- Problem description:
Leaving out the pictures, reproduce each record exactly and in full.

==========

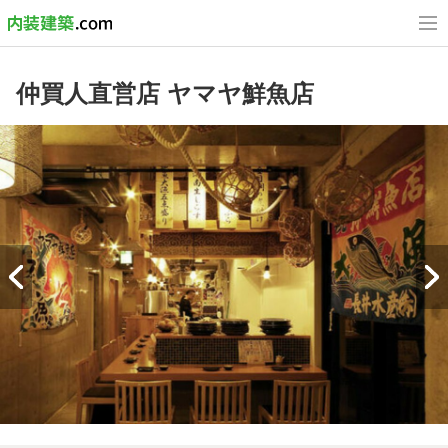
仲買人直営店 ヤマヤ鮮魚店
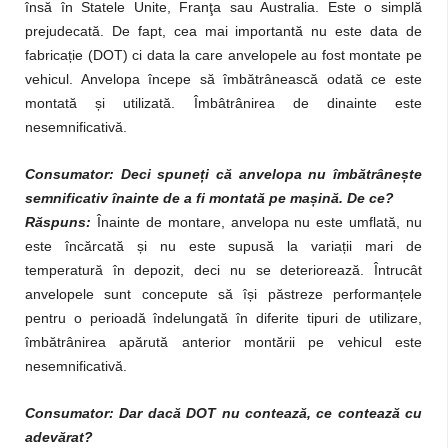
însă în Statele Unite, Franţa sau Australia. Este o simplă
prejudecată. De fapt, cea mai importantă nu este data de
fabricație (DOT) ci data la care anvelopele au fost montate pe
vehicul. Anvelopa începe să îmbătrânească odată ce este
montată și utilizată. Îmbâtrânirea de dinainte este
nesemnificativă.
Consumator: Deci spuneți că anvelopa nu îmbătrânește
semnificativ înainte de a fi montată pe mașină. De ce?
Răspuns:
Înainte de montare, anvelopa nu este umflată, nu
este încărcată și nu este supusă la variații mari de
temperatură în depozit, deci nu se deteriorează. Întrucât
anvelopele sunt concepute să își păstreze performanțele
pentru o perioadă îndelungată în diferite tipuri de utilizare,
îmbătrânirea apărută anterior montării pe vehicul este
nesemnificativă.
Consumator: Dar dacă DOT nu contează, ce contează cu
adevărat?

==========

- Written reply:
仲買人直営店 ヤマヤ鮮魚店
însă în Statele Unite, Franţa sau Australia. Este o simplă
prejudecată. De fapt, cea mai importantă nu este data de
fabricație (DOT) ci data la care anvelopele au fost montate pe
vehicul. Anvelopa începe să îmbătrânească odată ce este
montată și utilizată. Îmbâtrânirea de dinainte este
nesemnificativă.
Consumator: Deci spuneți că anvelopa nu îmbătrânește
semnificativ înainte de a fi montată pe mașină. De ce?
Răspuns:
Înainte de montare, anvelopa nu este umflată, nu
este încărcată și nu este supusă la variații mari de
temperatură în depozit, deci nu se deteriorează. Întrucât
anvelopele sunt concepute să își păstreze performanțele
pentru o perioadă îndelungată în diferite tipuri de utilizare,
îmbătrânirea apărută anterior montării pe vehicul este
nesemnificativă.
Consumator: Dar dacă DOT nu contează, ce contează cu
adevărat?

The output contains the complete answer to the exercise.